With specific regard to the collection of household recycalbles, there are various systems: sited banks or drop-off depots; mobile banks half way between a permanent bank and door to door; kerbside collection, all materials mixed in one box or certain materials in certain bins. Accurate data are needed on types and amounts and seasonal variations of materials. An EC directive on all packaging materials will soon be circulated and will include recycling targets. The general trend, which would work effectively, would be central government and private sector finance and transport. Local authorities would provide sites and major retailers would do main promotion efforts. Community business and the voluntary sector would handle local ground collection work.

[1406] Domestic and industrial waste recycling has hidden benefits that, if properly figured into the costs, makes recycling an attractive activity on social grounds as well as economic grounds.

I would like to refer to the work being done by Kerry Recycling Co-op. I would hope to see this extended throughout the country and that the Kerry initiative would be used as a pilot scheme. They see their project as one of great potential benefit for rural Ireland as a whole and they feel it would be ideal to properly fund their project to serve as a pilot project, as I have already referred to. With adequate political interest this could become a reality. The public interest and support exists. The EC mandate exists. To quote the EC document The European Community and the Environment 3/1987, page 44: It has become apparent that this generation must recognise and face up to the responsibility that all of us share in order to pass on to our children a world fit to live in and fit to enjoy. We must take measures now to safeguard natural resources.”

I believe the time is opportune to take practical steps to reduce waste and to increase the promotion of recycling nationally. In order to significantly reduce the volume of waste we produce the Government Departments of the Environment, Trade and Industry, Education, Tourism and Finance should: (1) develop a coherent national policy with a co-ordinated campaign by industry and local authorities; (2) appoint an official with overall responsibility for recycling in all Government Departments with a specific budget; (3) set targets for local authorities to undertake recycling schemes; (4) encourage consumers to recycle; (5) promote the use of a waste exchange; (6) support research into uses for reclaimed materials; (7) create a climate for recycling by taxing primary resource use and rebate use of recycled materials, using its purchasing power to create a market for recycled paper into all Government Departments; encourage design of products that can be recycled and tighten planning controls for waste disposal sites. The need is for [1407] waste minimalisation, regulation and recycling.

There should be special funds made available for the various recycling groups. While they are subsidised to an extent by FÁS schemes, it is very important that they would be assisted by way of capital outlay. The generation of waste is an integral part of daily life. However, waste disposal is a major problem currently being experienced by the local authorities. These problems include, inter alia, (a) public objections to having waste disposal facilities in their neighbourhood; (b) the low priority given to waste disposal over the years and (c) lack of finance available to the local authorities for a service. I believe this is something that has to be considered.
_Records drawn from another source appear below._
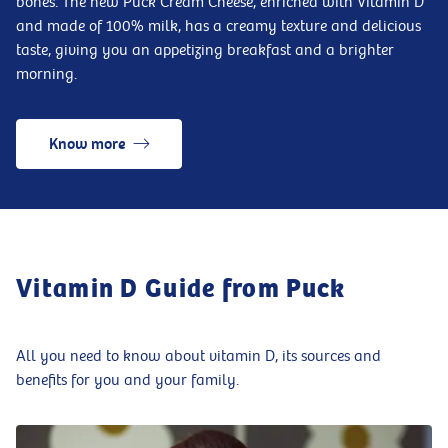
bones. The new Puck Cream Cheese, enriched with Vitamin D
and made of 100% milk, has a creamy texture and delicious
taste, giving you an appetizing breakfast and a brighter
morning.
Know more
Vitamin D Guide from Puck
All you need to know about vitamin D, its sources and
benefits for you and your family.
The time is overdue when by-laws should be introduced at local level. This would allow local authorities to make by-laws to permit them to classify wastes as recyclable and non-recyclable. It would allow local authorities to charge for the provision of waste disposal facilities and allow them to charge different rates for recyclable and non-recyclable waste. It would allow them to return a certain proportion or all of the revenue generated from the disposal of recyclable waste into the recycling industry, and allow local authorities to refuse to accept recyclable wastes if in their opinion the waste should not be disposed of.
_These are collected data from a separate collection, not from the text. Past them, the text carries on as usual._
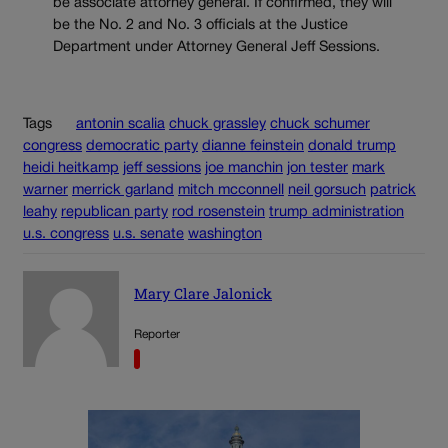
be associate attorney general. If confirmed, they will
be the No. 2 and No. 3 officials at the Justice
Department under Attorney General Jeff Sessions.
Tags
antonin scalia
chuck grassley
chuck schumer
congress
democratic party
dianne feinstein
donald trump
heidi heitkamp
jeff sessions
joe manchin
jon tester
mark
warner
merrick garland
mitch mcconnell
neil gorsuch
patrick
leahy
republican party
rod rosenstein
trump administration
u.s. congress
u.s. senate
washington
Mary Clare Jalonick
Reporter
There are other speakers and I do not wish to delay. I know the Minister is very interested in this and I want to congratulate him for coming in here for this very important motion. I have no doubt that he will make sure in due course that the various recycling groups will be sufficiently funded so they can continue.

An Cathaoirleach: Information on Seán Doherty  Zoom on Seán Doherty  Is the motion being seconded?
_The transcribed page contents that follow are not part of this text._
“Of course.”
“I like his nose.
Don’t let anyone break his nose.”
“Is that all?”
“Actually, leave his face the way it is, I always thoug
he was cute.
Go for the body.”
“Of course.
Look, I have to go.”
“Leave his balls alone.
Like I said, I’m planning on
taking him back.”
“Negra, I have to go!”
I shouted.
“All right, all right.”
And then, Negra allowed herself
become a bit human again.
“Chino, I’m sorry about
Mr. E. Ryan: Information on Eoin Ryan  Zoom on Eoin Ryan  I would like to second the motion now.

Mr. Naughten: Information on Liam Anthony Naughten  Zoom on Liam Anthony Naughten  I note the motion before the House: “That Seanad Éireann calls on the Government as a matter of urgency to review the legislation relating [1408] to the generation and disposal of waste with particular emphasis on the implementation of regulations which would enable local authorities to enact a by-law which would define whether waste would be disposed of or recycled.” As the motion stands, I do not think anybody would disagree with the principle of it. However, I listened very carefully to Senator Foley, who obviously has put quite a lot of thought into this and has obviously had first hand experience of it. He did refer to experience in Kerry. I also note, of course, one major defect with the resolution as it stands. That is, of course, that it again places another burden on local authorities without providing additional finance. Unfortunately, in the past successive Governments have imposed new legislation on local authorities without additional finance to back it up: for example, the Derelict Sites Bill, which went through this House very recently and under which there are certain responsibilities on local authorities to carry out certain works. We had the Water Pollution Bill, which went through some years ago. I am not disputing the merits of the Bill, but what I am saying is that the local authorities should not have to provide the funding to monitor those schemes without getting compensation from central Government or from the Department of the Environment.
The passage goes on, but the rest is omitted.